Yes. Proper acceleration is absolute (it is what is measured by an accelerometer). Coordinate acceleration is, of course, relative.

## 1. What is the classic paradox that this study is trying to resolve?

The classic paradox, also known as the "twin paradox", refers to the scenario where one twin travels at high speeds in space while the other twin remains on Earth. According to the theory of relativity, time should pass slower for the traveling twin, causing them to age slower. However, when they return to Earth, the traveling twin may end up being younger than the twin who stayed on Earth, leading to a paradox.

## 2. How does this study resolve the paradox without using the theory of general relativity?

This study proposes a solution based on the theory of special relativity, which states that time is relative and can pass differently for different observers depending on their relative speeds.
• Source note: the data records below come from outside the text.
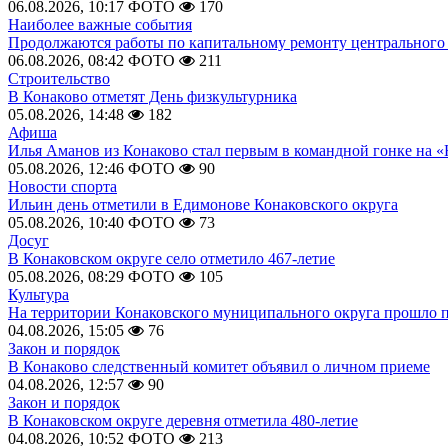
06.08.2026, 10:17
ФОТО
170
Наиболее важные события
Продолжаются работы по капитальному ремонту центрального 
06.08.2026, 08:42
ФОТО
211
Строительство
В Конаково отметят День физкультурника
05.08.2026, 14:48
182
Афиша
Илья Аманов из Конаково стал первым в командной гонке на «
05.08.2026, 12:46
ФОТО
90
Новости спорта
Ильин день отметили в Едимонове Конаковского округа
05.08.2026, 10:40
ФОТО
73
Досуг
В Конаковском округе село отметило 467-летие
05.08.2026, 08:29
ФОТО
105
Культура
На территории Конаковского муниципального округа прошло 
04.08.2026, 15:05
76
Закон и порядок
В Конаково следственный комитет объявил о личном приеме
04.08.2026, 12:57
90
Закон и порядок
В Конаковском округе деревня отметила 480-летие
04.08.2026, 10:52
ФОТО
213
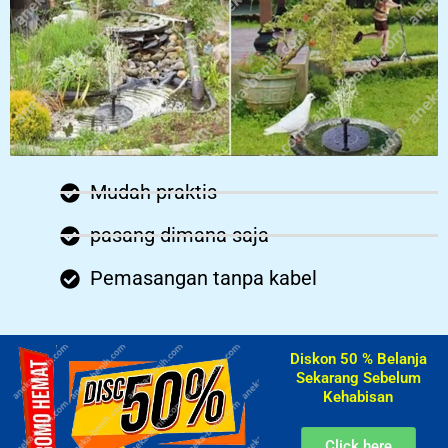
Mudah praktis
pasang dimana saja
Pemasangan tanpa kabel
Diskon 50 % Belanja
Sekarang Sebelum
Kehabisan​
Click here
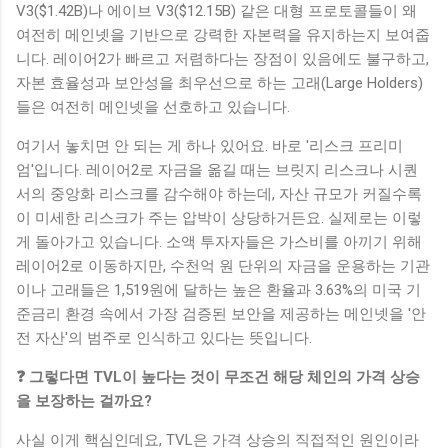
V3($1.42B)나 에이브 V3($12.15B) 같은 대형 프로토콜들이 왜
여전히 메인넷을 기반으로 강력한 자본력을 유지하는지 보여줍
니다. 레이어2가 빠르고 저렴하다는 장점이 있음에도 불구하고,
자본 효율성과 보안성을 최우선으로 하는 고래(Large Holders)
들은 여전히 메인넷을 선호하고 있습니다.
여기서 놓치면 안 되는 게 하나 있어요. 바로 '리스크 프리미
엄'입니다. 레이어2로 자금을 옮길 때는 브릿지 리스크나 시퀀
서의 중앙화 리스크를 감수해야 하는데, 자산 규모가 커질수록
이 미세한 리스크가 주는 압박이 상당하거든요. 실제로는 이렇
게 돌아가고 있습니다. 소액 투자자들은 가스비를 아끼기 위해
레이어2로 이동하지만, 수천억 원 단위의 자금을 운용하는 기관
이나 고래들은 1,519원에 달하는 높은 환율과 3.63%의 미국 기
준금리 환경 속에서 가장 검증된 보안을 제공하는 메인넷을 '안
전 자산'의 범주로 인식하고 있다는 뜻입니다.
❓ 그렇다면 TVL이 높다는 것이 무조건 해당 체인의 가격 상승
을 보장하는 걸까요?
사실 이게 핵심인데요, TVL은 가격 상승의 직접적인 원인이라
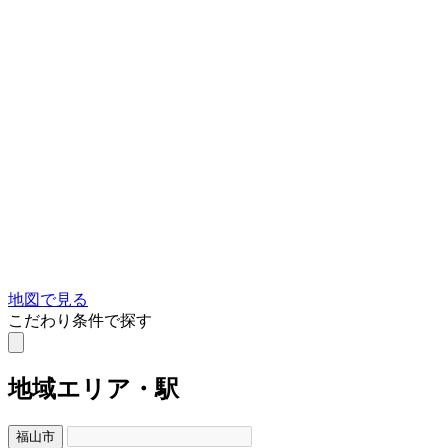
地図で見る
こだわり条件で探す
地域
エリア・駅
福山市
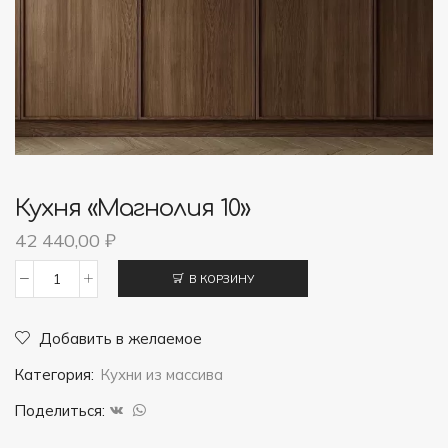
Кухня «Магнолия 10»
42 440,00
₽
В КОРЗИНУ
Количество
товара
Добавить в желаемое
Кухня
Категория:
Кухни из массива
"Магнолия
10"
Поделиться:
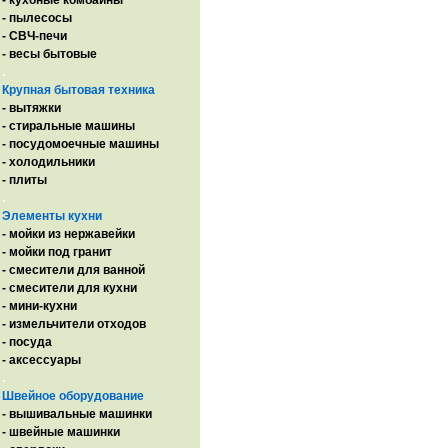
- кухоные комбайны
- пылесосы
- СВЧ-печи
- весы бытовые
.
Крупная бытовая техника
- вытяжки
- стиральные машины
- посудомоечные машины
- холодильники
- плиты
.
Элементы кухни
- мойки из нержавейки
- мойки под гранит
- смесители для ванной
- смесители для кухни
- мини-кухни
- измельчители отходов
- посуда
- аксессуары
.
Швейное оборудование
- вышивальные машинки
- швейные машинки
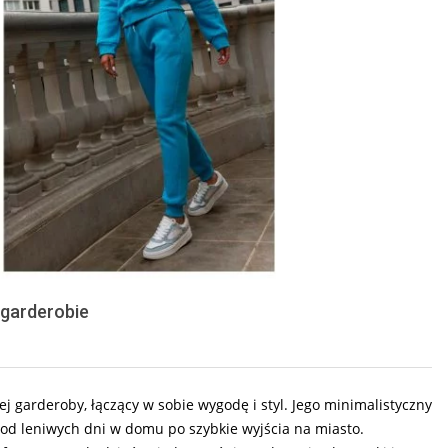
 garderobie
 garderoby, łączący w sobie wygodę i styl. Jego minimalistyczny
– od leniwych dni w domu po szybkie wyjścia na miasto.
The proposed solution suggests that the traveling twin does experience time dilation and ages slower, but when they turn around and return to Earth, they must decelerate and accelerate, which causes them to experience a different rate of time than the Earth-bound twin. This difference in acceleration resolves the paradox without using general relativity.

## 3. What is the role of acceleration in this study's solution?

Acceleration plays a crucial role in this study's solution to the twin paradox. It is the key factor that explains why the traveling twin ages slower and resolves the paradox. The traveling twin experiences a period of acceleration when they turn around and return to Earth, and this acceleration causes a difference in their experience of time compared to the Earth-bound twin.

## 4. How does this study support the theory of special relativity?

This study provides evidence and calculations that support the theory of special relativity. By showing that the paradox can be resolved without using the theory of general relativity, it strengthens the validity and accuracy of the theory of special relativity. The study also uses the principles and equations of special relativity to explain the effects of acceleration on time dilation and resolve the paradox.

## 5. What are the implications of this study's findings?

This study's findings have significant implications for our understanding of time, space, and the theory of relativity. It provides a new perspective on the twin paradox and demonstrates how it can be resolved without relying on the complex theory of general relativity. This study also highlights the importance of acceleration in understanding the effects of time dilation and how it can be used to explain seemingly paradoxical phenomena.